From a control point of view, a new common characteristic arises. Because of the order of the spatial derivatives involved, when studying these equations on a bounded interval [0, L], two boundary conditions have to be imposed at the same point, for instance, at x = L. Thus, we can consider control systems where we control one boundary condition but not all the boundary data at one endpoint of the interval. This configuration is not possible for the classical wave and heat equations where at each extreme, only one boundary condition exists and therefore controlling one or all the boundary data at one point is the same.

The KdV equation being of third order in space, three boundary conditions have to be imposed: one at the left endpoint x = 0 and two at the right endpoint x = L. For the KS equation, four boundary conditions are needed to get a well-posed system, two at each extreme. We will focus on the cases where Dirichlet and Neumann boundary conditions are considered because lack of controllability phenomena appears. This holds for some special values of the length of the interval for the KdV equation and depends on the anti-diffusion coefficient λ for the KS equation.

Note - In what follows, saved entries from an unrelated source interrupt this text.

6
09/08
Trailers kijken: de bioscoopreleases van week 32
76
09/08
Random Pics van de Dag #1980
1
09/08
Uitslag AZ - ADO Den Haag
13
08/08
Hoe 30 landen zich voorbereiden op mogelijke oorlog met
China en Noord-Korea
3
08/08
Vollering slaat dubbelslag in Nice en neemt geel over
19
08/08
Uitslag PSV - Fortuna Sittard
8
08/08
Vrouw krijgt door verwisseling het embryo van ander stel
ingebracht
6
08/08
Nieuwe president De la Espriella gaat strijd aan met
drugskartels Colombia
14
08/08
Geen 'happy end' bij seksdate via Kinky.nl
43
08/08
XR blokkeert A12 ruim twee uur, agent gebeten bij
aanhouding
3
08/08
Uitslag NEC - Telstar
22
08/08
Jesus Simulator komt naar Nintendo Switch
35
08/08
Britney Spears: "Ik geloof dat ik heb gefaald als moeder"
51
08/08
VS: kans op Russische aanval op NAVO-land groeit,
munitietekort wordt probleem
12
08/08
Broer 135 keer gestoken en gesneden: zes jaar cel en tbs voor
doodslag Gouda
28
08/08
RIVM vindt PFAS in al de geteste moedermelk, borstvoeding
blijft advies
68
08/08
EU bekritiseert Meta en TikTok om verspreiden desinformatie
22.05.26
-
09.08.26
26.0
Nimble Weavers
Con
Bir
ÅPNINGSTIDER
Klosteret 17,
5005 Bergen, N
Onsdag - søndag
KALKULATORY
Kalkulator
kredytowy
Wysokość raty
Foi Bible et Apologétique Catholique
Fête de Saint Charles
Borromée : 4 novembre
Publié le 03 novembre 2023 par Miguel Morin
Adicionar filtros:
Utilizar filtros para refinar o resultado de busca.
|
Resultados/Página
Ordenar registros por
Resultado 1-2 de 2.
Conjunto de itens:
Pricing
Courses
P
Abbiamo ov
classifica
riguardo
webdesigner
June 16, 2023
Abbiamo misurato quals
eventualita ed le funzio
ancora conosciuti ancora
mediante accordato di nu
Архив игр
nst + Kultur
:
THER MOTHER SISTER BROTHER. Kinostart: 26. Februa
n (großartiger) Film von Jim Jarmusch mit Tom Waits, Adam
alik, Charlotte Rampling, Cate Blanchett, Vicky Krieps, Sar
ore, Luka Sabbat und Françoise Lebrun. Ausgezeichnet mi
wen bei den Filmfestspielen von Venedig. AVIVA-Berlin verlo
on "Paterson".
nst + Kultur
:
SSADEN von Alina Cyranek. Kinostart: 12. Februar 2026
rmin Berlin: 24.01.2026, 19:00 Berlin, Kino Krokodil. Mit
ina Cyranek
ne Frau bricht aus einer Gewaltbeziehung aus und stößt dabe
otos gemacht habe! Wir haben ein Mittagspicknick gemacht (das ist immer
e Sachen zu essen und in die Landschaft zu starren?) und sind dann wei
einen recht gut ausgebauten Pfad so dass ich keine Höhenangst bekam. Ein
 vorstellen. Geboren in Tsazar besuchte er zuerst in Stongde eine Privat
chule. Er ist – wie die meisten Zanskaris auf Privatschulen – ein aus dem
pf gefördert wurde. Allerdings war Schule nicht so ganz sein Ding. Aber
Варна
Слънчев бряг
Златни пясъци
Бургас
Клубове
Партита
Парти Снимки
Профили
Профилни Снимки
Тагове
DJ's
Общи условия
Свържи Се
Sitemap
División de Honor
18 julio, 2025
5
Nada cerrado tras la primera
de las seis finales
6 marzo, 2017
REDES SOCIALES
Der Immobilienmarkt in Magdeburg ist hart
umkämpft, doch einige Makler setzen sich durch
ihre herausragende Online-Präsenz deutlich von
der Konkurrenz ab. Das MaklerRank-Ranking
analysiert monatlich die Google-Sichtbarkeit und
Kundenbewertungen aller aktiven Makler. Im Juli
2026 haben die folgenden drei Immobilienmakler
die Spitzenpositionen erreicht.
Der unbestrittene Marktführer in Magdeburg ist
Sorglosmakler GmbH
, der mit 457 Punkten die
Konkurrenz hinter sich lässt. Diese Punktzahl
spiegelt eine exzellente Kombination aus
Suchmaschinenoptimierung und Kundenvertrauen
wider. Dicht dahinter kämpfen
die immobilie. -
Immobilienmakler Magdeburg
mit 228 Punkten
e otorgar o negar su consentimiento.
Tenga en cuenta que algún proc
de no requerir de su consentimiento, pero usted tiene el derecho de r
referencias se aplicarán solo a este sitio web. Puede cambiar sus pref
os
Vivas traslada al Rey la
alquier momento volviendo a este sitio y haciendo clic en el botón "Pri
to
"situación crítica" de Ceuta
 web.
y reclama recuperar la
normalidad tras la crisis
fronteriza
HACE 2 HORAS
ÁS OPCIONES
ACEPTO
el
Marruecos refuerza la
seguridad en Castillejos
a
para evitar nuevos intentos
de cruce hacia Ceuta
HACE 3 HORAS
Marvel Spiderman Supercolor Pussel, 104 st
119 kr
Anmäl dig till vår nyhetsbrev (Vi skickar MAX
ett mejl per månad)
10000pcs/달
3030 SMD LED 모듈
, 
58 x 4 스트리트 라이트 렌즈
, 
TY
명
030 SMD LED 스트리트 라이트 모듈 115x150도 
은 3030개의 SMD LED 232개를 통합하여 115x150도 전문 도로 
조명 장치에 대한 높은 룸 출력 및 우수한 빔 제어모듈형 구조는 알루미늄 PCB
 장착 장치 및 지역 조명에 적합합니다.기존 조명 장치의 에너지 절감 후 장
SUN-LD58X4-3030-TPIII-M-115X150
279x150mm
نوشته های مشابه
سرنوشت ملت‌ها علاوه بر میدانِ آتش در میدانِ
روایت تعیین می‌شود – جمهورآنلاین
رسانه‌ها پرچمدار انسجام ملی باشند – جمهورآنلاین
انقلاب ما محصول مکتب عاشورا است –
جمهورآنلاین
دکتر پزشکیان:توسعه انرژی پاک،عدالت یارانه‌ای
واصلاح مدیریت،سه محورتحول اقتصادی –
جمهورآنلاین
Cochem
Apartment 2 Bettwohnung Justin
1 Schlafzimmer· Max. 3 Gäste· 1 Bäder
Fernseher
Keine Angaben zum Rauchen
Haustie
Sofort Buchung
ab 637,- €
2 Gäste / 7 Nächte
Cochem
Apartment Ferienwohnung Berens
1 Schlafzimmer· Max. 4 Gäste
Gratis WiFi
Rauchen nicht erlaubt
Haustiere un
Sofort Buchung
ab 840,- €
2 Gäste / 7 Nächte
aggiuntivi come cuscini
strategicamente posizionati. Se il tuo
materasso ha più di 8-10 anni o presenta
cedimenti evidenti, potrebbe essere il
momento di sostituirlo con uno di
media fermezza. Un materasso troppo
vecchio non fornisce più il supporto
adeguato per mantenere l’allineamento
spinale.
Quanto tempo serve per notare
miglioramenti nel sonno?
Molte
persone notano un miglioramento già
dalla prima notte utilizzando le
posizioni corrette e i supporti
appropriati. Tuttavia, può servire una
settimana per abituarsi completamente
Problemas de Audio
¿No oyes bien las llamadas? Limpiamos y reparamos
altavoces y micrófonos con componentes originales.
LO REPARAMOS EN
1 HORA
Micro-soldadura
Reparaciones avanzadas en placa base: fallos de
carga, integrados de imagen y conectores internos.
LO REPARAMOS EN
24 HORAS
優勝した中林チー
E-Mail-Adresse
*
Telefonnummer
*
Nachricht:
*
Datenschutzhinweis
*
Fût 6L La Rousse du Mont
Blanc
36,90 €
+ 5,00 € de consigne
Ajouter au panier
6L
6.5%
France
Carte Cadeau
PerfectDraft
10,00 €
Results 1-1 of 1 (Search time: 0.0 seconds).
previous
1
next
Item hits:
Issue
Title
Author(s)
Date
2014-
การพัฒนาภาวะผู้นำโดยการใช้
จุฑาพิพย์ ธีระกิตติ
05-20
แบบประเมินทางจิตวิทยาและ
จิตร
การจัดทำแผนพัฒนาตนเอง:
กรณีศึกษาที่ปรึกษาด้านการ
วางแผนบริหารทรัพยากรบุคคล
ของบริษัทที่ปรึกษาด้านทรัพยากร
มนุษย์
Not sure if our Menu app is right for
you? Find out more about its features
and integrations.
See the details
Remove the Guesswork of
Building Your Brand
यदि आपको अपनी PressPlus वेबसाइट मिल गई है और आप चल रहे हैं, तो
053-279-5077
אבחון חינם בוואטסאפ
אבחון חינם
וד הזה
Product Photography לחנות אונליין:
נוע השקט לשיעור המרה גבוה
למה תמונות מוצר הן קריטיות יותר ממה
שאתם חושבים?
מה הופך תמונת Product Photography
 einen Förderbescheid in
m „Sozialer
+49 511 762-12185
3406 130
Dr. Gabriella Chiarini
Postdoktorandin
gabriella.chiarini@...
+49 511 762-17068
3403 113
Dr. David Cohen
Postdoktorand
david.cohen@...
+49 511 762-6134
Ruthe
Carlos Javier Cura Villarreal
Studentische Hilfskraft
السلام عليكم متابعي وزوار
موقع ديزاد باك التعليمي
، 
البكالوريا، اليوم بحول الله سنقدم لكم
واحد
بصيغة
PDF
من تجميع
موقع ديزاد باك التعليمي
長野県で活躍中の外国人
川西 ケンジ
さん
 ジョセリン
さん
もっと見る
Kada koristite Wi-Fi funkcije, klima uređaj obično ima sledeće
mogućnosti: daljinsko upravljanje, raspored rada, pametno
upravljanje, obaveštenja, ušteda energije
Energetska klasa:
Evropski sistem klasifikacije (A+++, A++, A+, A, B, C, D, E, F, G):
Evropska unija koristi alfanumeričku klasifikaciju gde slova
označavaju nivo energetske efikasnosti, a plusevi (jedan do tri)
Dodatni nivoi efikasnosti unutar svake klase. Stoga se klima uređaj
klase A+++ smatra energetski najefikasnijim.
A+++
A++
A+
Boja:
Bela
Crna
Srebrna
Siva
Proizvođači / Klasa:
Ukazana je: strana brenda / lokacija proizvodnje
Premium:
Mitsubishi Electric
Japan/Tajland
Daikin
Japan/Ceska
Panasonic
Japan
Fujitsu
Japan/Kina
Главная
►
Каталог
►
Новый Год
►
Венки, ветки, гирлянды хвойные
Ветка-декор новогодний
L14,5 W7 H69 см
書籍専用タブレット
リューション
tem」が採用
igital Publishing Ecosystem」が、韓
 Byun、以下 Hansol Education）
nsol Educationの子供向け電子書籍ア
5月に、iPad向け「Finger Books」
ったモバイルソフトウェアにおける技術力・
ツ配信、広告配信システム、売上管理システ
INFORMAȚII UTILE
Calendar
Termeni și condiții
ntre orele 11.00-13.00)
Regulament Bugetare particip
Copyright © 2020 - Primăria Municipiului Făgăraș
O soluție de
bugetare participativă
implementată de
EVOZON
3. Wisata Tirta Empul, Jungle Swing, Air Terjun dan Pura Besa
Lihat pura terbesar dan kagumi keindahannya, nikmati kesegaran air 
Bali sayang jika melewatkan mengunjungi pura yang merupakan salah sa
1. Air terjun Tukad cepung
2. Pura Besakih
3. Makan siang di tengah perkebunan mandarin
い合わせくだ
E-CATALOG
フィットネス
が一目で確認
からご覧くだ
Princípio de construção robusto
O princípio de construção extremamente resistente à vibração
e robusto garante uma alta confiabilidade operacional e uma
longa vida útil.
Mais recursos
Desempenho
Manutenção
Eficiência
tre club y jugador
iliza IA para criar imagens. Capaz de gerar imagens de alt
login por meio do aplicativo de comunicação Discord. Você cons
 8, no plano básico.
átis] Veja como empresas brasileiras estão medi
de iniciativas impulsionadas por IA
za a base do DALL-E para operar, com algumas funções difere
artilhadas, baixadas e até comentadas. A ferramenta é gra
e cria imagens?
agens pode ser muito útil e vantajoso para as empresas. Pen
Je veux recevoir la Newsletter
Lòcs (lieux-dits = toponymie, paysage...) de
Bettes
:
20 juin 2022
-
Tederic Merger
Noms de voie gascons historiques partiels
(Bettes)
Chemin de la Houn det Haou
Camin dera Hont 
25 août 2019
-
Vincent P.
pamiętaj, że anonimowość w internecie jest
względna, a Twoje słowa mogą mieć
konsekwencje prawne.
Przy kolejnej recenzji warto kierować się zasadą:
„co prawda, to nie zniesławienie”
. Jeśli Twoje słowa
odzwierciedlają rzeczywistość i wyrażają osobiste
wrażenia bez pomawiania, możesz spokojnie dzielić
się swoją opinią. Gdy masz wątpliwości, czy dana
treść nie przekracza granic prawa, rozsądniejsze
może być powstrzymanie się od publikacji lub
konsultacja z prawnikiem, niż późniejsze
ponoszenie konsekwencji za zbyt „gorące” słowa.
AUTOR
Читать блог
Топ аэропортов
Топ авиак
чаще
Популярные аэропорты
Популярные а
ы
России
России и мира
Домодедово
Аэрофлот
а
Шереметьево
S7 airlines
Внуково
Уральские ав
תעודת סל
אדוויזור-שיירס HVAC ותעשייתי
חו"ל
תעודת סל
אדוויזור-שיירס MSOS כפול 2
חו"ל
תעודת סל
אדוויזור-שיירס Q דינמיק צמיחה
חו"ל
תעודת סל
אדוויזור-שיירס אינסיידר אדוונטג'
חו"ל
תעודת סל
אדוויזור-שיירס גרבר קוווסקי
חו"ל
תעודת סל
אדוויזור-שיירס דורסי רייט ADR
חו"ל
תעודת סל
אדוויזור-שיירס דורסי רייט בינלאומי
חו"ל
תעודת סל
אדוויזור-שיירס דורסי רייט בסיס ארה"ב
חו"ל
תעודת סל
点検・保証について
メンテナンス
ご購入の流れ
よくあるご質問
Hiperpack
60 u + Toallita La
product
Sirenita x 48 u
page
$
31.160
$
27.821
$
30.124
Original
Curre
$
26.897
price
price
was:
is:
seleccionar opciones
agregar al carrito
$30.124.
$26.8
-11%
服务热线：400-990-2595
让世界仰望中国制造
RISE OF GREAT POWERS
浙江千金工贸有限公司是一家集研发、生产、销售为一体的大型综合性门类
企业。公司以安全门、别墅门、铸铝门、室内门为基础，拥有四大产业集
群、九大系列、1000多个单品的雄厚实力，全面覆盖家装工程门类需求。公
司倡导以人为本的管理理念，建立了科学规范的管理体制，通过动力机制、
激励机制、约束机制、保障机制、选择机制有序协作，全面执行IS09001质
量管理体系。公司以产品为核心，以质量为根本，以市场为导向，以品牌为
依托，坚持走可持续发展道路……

The particular cases where the lack of controllability occurs can be seen as isolated anomalies. However, those phenomena give us important information on the systems. In particular, any method independent of the value of those constants cannot control or stabilize the system when acting from the corresponding control input where trouble appears. In all of these cases, for both the KdV and the KS equations, the space of uncontrollable states is finite dimensional, and therefore, some methods coming from the control of ordinary differential equations can be applied.

General Definitions

Infinite-dimensional control systems described by PDEs have attracted a lot of attention since the 1970s. In this framework, the state of the control system is given by the solution of an evolution PDE. This solution can be seen as a trajectory in an infinite-dimensional Hilbert space H, for instance, the space of square integrable functions or some Sobolev space. Thus, for any time t, the state belongs to H. Concerning the control input, this is either an internal force distributed in the domain, or a punctual force localized within the domain, or some boundary data as considered in this article. For any time t, the control belongs to a control space U, which can be, for instance, the space of bounded functions. The main control properties to be mentioned in this article are controllability, stability, and stabilization. A control system is said to be exactly controllable if the system can be driven from any initial state to another one in finite time. This kind of properties holds, for instance, for hyperbolic system as the wave equation. The notion of null-controllability means that the system can be driven to the origin from any initial state. The main example for this property is the heat equation, which presents regularizing effects. Even if the initial data is discontinuous, right after t = 0, the solution of the heat equation becomes very smooth, and therefore, it is not possible to impose a discontinuous final state. A system is said to be asymptotically stable if the solutions of the system without any control converge as the time goes to infinity to a stationary solution of the PDE. When this convergence holds with a control depending at each time on the state of the system (feedback control), the system is said to be stabilizable by means of a feedback control law.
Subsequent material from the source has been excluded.